Saved data entries:
=== Begin Enclosure ===
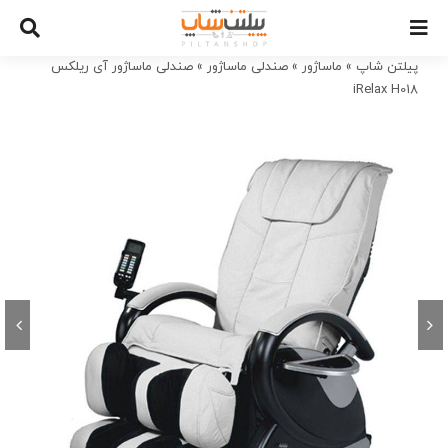
Ski
t
conten
پیلتن شاپ
»
ماساژور
»
صندلی ماساژور
»
صندلی ماساژور آی ریلکس
iRelax H018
=== End Enclosure ===
=== Activity ===
Every record must be transcribed faithfully, with no picture carried over.

=== Response to the exercise ===
Ski
t
conten
پیلتن شاپ
»
ماساژور
»
صندلی ماساژور
»
صندلی ماساژور آی ریلکس
iRelax H018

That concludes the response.